**What you have to do**
The reply must repeat each entry exactly and contain no pictures.

**Data supplied**
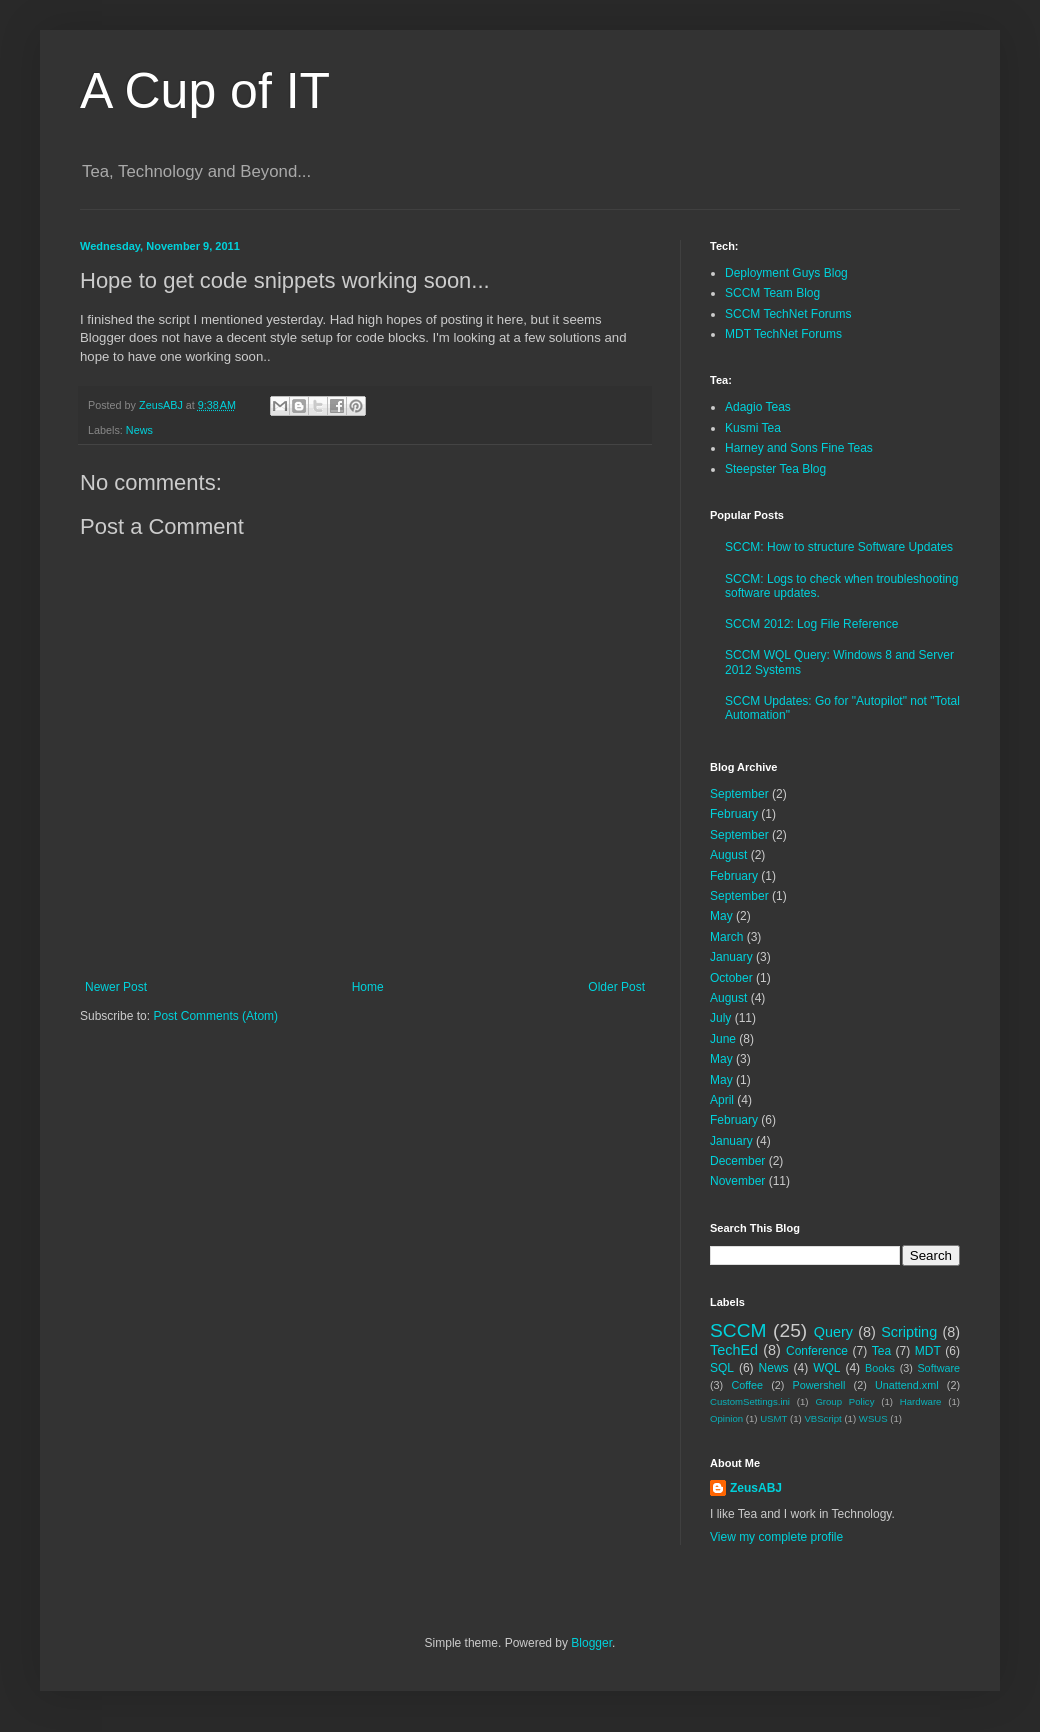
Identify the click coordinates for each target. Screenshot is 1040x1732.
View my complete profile (776, 1537)
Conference (817, 1351)
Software (938, 1368)
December (737, 1161)
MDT (928, 1351)
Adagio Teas (758, 407)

**Output**
Identify the click coordinates for each target. Screenshot is 1040x1732.
View my complete profile (776, 1537)
Conference (817, 1351)
Software (938, 1368)
December (737, 1161)
MDT (928, 1351)
Adagio Teas (758, 407)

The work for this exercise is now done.